新キャプテン宮間にWの重圧

2012年03月29日 14時00分

 新キャプテンに最大の試練が訪れた。日本サッカー協会は23日、キリンチャレンジカップ米国戦(1日、仙台)とブラジル戦(5日、神戸)に臨むなでしこジャパンのメンバーを発表。「良性発作性頭位めまい症」で離脱中のMF沢穂希(33=INAC神戸)が外れた。その余波が新主将のMF宮間あや(27=岡山湯郷)を直撃。ピッチ内外で大きな重圧を背負うことになった。

 大きな誤算だった。世界ランク1位米国と同4位ブラジルとの対戦に向け「ベストメンバーで戦いたい」と話していた佐々木則夫監督(53)の思惑は外れた。守備の要DF岩清水梓(25=日テレ)が故障で不参加となり、エース沢も病状が回復しないため、代表招集を断念したからだ。
 ロンドン五輪に向けたテストはアルガルベカップ(3月、ポルトガル)で終了する予定だったが「今回も新たな選手にチャンスを与える」(佐々木監督)と方針転換するしかなかった。
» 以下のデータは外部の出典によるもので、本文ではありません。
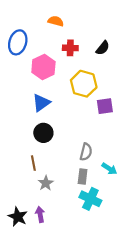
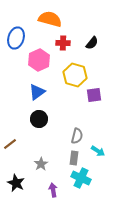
orange semicircle: (56, 21) -> (50, 19), size x1.6
brown line: (33, 163) -> (10, 144), moved, turned 64
purple arrow: (40, 214) -> (53, 190), moved
black star: (18, 217) -> (16, 183), moved

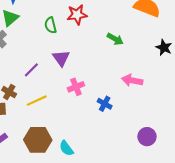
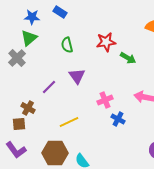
red star: (77, 15) -> (106, 42), moved
pink cross: (76, 87) -> (105, 100), moved
yellow line: (37, 101) -> (69, 122), moved

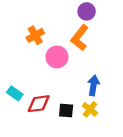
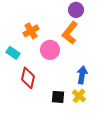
cyan rectangle: (15, 93) -> (13, 53), moved
red diamond: (39, 104) -> (28, 78), moved, turned -70

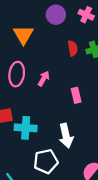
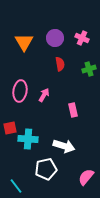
orange triangle: (23, 35) -> (24, 42), moved
red semicircle: (73, 48) -> (60, 64), moved
white arrow: (66, 136) -> (64, 146), turned -60

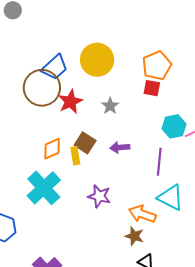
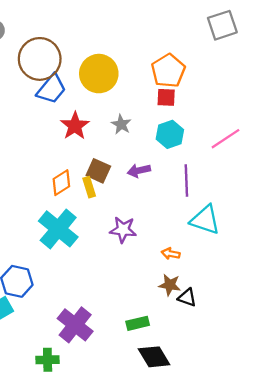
brown circle: (42, 88) -> (40, 59), moved
cyan hexagon: (174, 126) -> (170, 134), moved
orange arrow: (142, 214) -> (171, 254), moved, size x0.6
brown star: (134, 236) -> (170, 285), moved

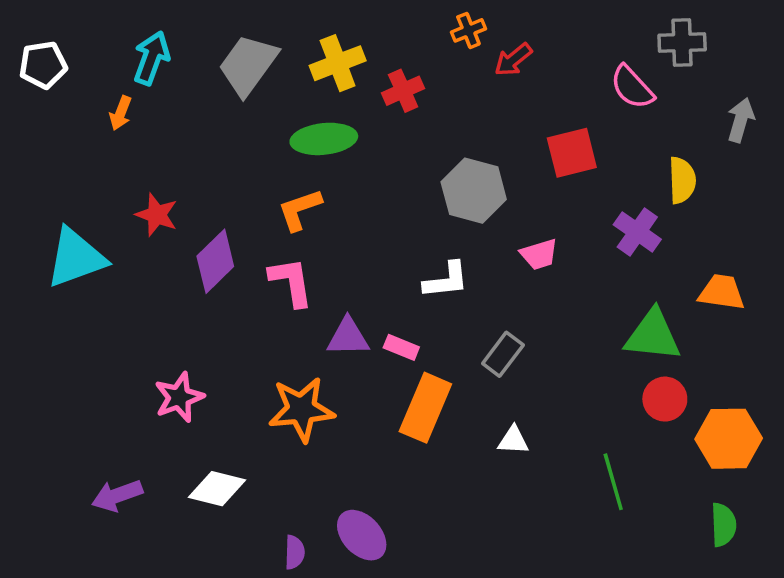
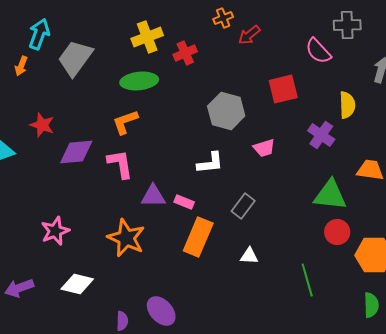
gray trapezoid: (248, 65) -> (75, 58), moved
purple diamond: (215, 261) -> (76, 152), turned 39
orange star: (301, 409) -> (126, 238), turned 30

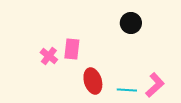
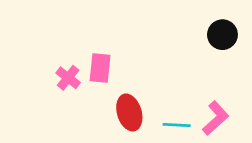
black circle: (131, 23) -> (222, 35), moved

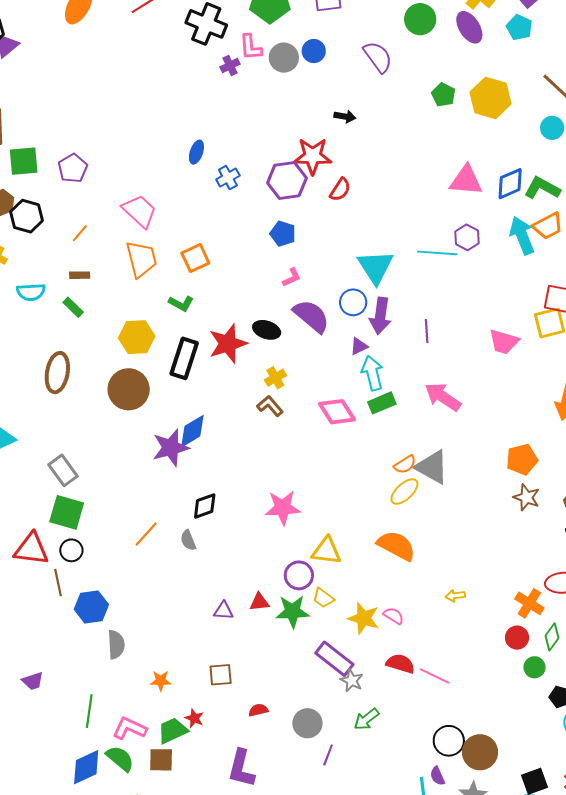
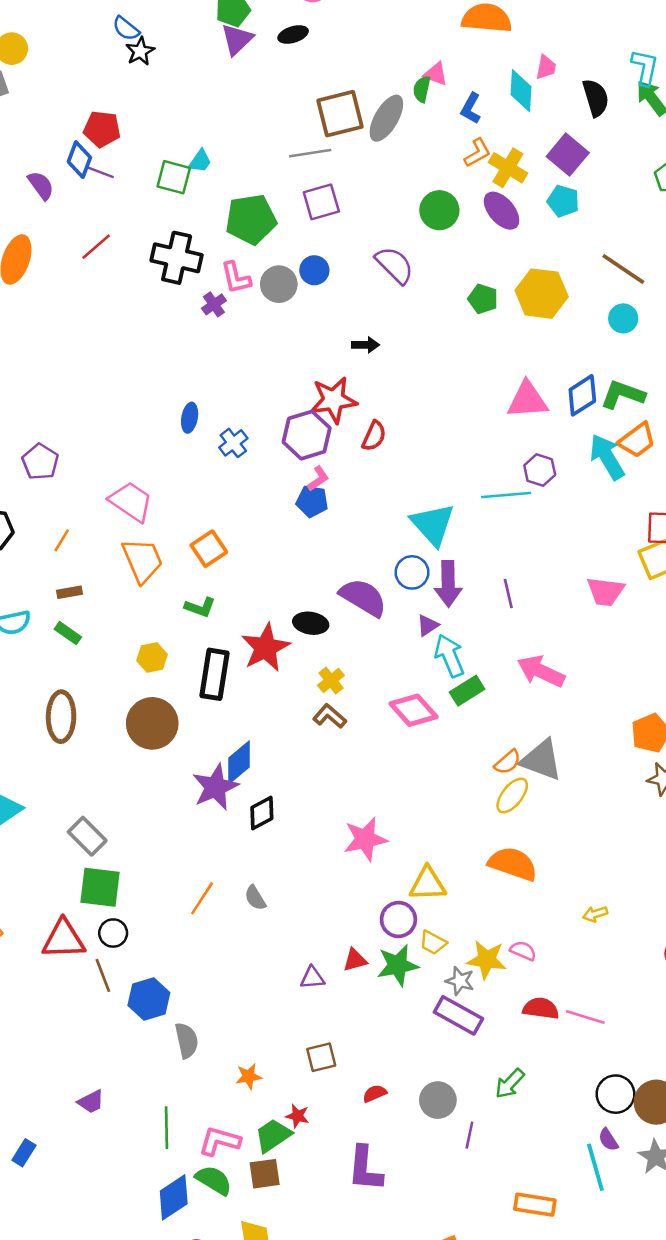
pink L-shape: (292, 277) -> (318, 479), moved
yellow hexagon: (137, 337) -> (152, 658), size x0.7
black diamond: (205, 506) -> (262, 813), moved
gray star: (352, 680) -> (460, 981), moved

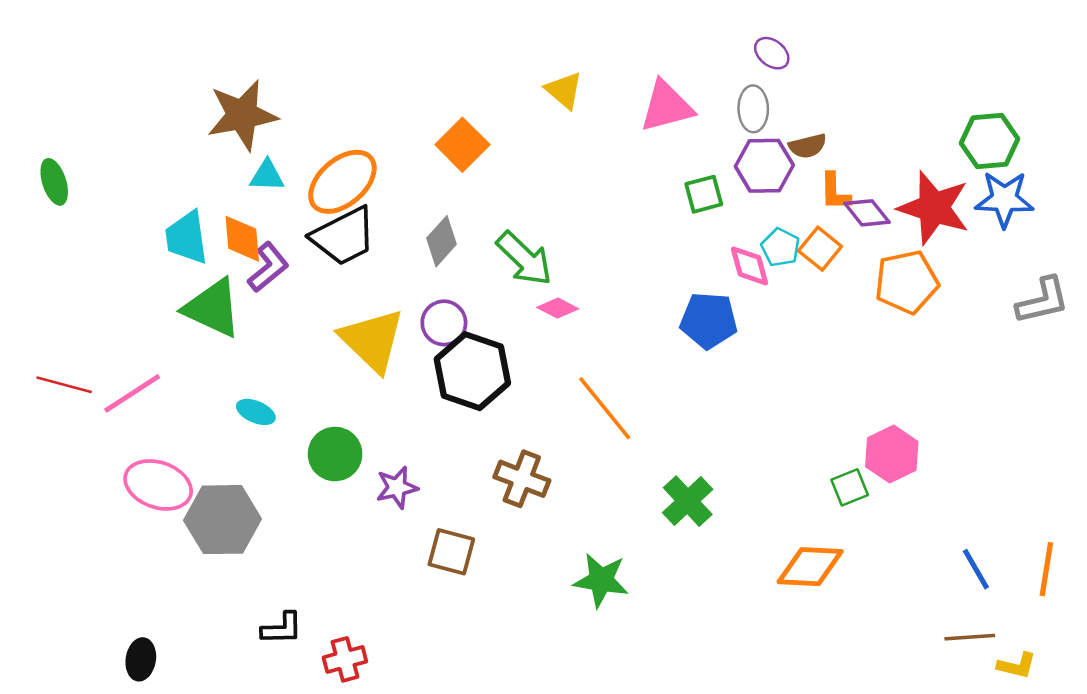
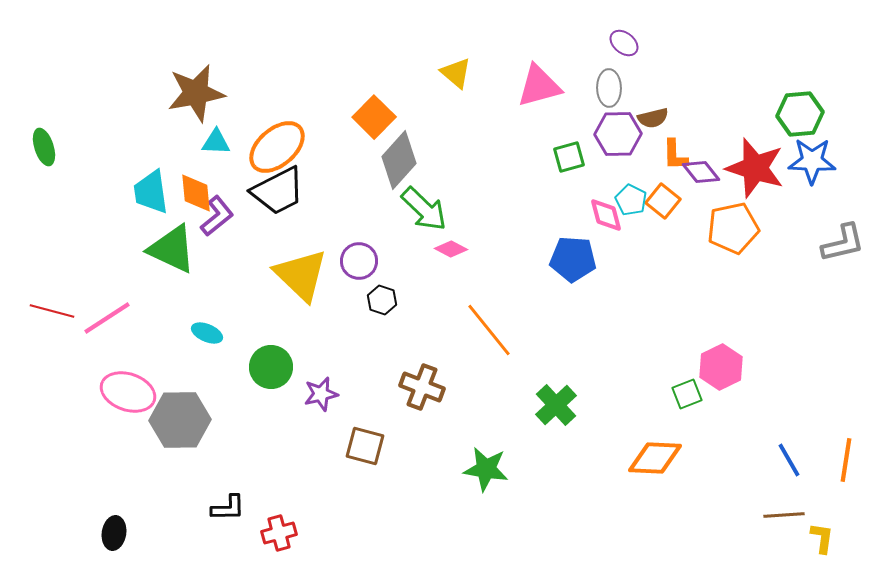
gray diamond: (441, 241) -> (399, 160), moved, size x1.4
black hexagon: (472, 371) -> (382, 300), size x0.5
yellow L-shape: (1017, 666) -> (822, 538), turned -96

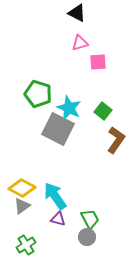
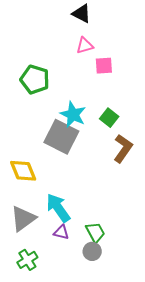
green pentagon: (38, 94) -> (35, 79), moved
yellow diamond: (22, 188) -> (23, 171), moved, turned 40
gray triangle: (22, 206) -> (23, 218), size x1.5

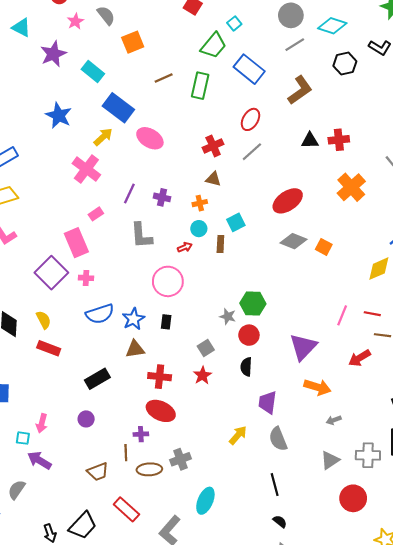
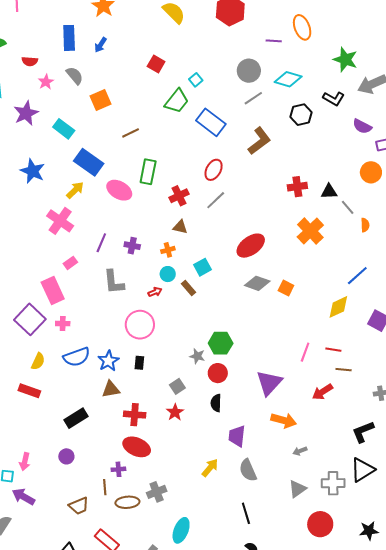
green rectangle: (200, 86) -> (148, 172), moved
black triangle: (310, 141) -> (329, 192), moved
brown rectangle: (220, 244) -> (189, 288), turned -42
yellow semicircle: (44, 320) -> (38, 361), moved, turned 54

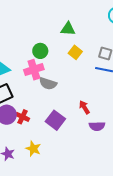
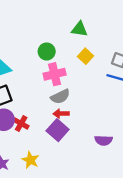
pink cross: (34, 70) -> (55, 74), moved
gray semicircle: (48, 84) -> (60, 97), moved, turned -48
red arrow: (84, 107) -> (61, 114), moved, turned -64

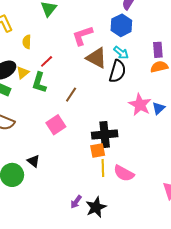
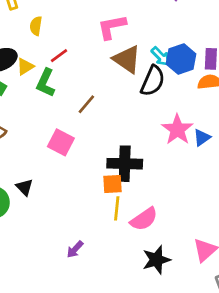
blue hexagon: (121, 25) -> (181, 59), moved
pink square: (56, 125) -> (61, 142), turned -36
pink semicircle: (124, 173) -> (144, 219), turned -70
black star: (96, 207) -> (156, 260), moved

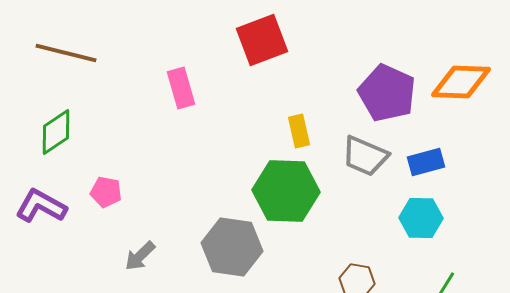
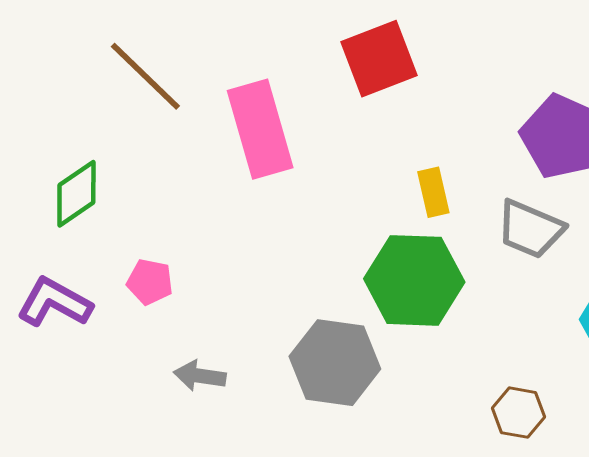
brown line: (66, 53) -> (145, 76), moved, turned 30
pink rectangle: (181, 88) -> (260, 129), size x1.6
gray arrow: (140, 256) -> (200, 376), turned 52

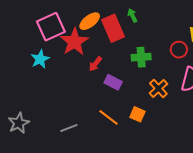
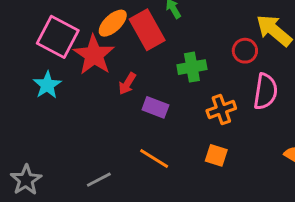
pink square: (51, 27) -> (58, 37), turned -32
orange cross: (158, 88) -> (221, 109), turned 30
orange square: (137, 114) -> (216, 155), moved

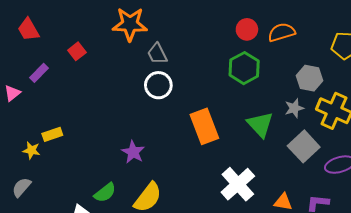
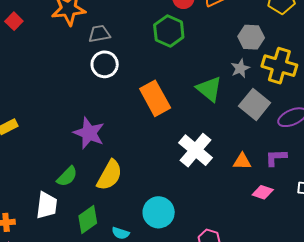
red square: (77, 51) -> (14, 21), moved
gray trapezoid: (157, 54) -> (99, 34), turned 115
green hexagon: (244, 68) -> (169, 31), moved
purple star: (133, 152) -> (89, 133), size x1.4

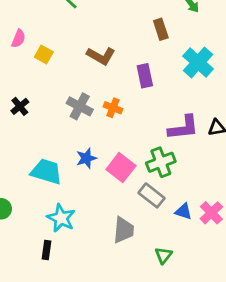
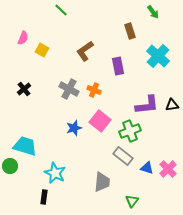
brown L-shape: (101, 56) -> (85, 51), turned 115
pink square: (121, 168) -> (100, 121), moved
cyan trapezoid: (46, 172) -> (25, 146), moved

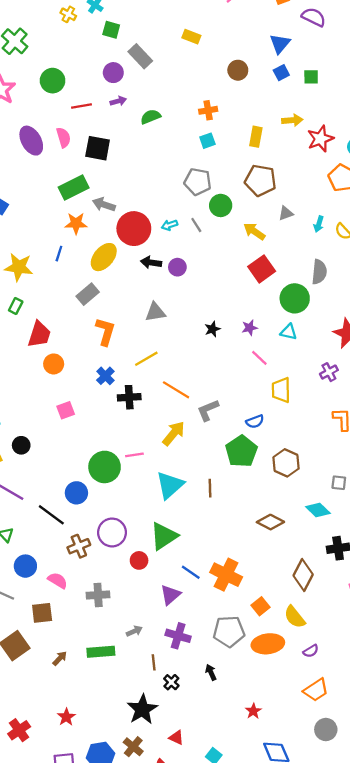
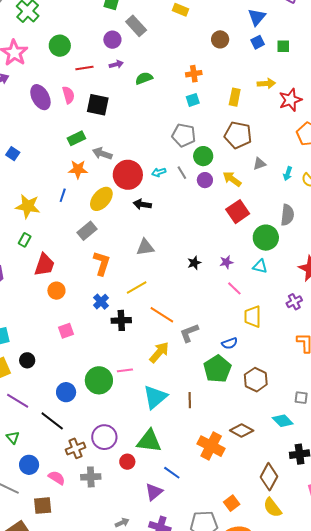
green rectangle: (74, 188) -> (76, 138), size x0.7
purple circle: (177, 267) -> (205, 180), moved
blue circle: (76, 493) -> (66, 392), moved
green triangle: (164, 536) -> (149, 441), turned 40
orange cross: (226, 575) -> (211, 446), moved
gray cross: (98, 595) -> (91, 477), moved
yellow semicircle: (295, 617) -> (272, 508), moved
沢不在の余波が各方面に広がる中、最大の影響を受けるのは主将の宮間だ。


 佐々木監督から新キャプテンに正式指名された際、「沢とは違うチームを作り、さらにチームを成長させてほしい」との難題を突きつけられた宮間。


 アルガルベ杯では積極的に動き、うまくチームをけん引したが、当時は沢の絶大なサポートを受けての成果でもあった。しかし今大会では、宮間一人でイレブンをケアし、チームを結束させなければならない。最大の理解者を失った新米キャプテンがどこまでチームをまとめ上げられるのか。大きな試練となるわけだ。


 また宮間はピッチ内でも沢の代役として守備的MFでプレーするが、協会幹部からは「あまり機能していない」と厳しい評価を受けている。アルガルベ杯ではボールを奪っても、位置が低いために効果的な攻撃に結びつけられなかった。宮間は「もう一段高いレベル」を目指すというが、不慣れなポジションとあって、世界MVP沢との差は歴然だ。


 沢復帰のめどが立たない中、宮間がどこまでその穴を埋められるのか。宮間の出来が、なでしこジャパンの金メダル取りに大きな影響を与えることになる。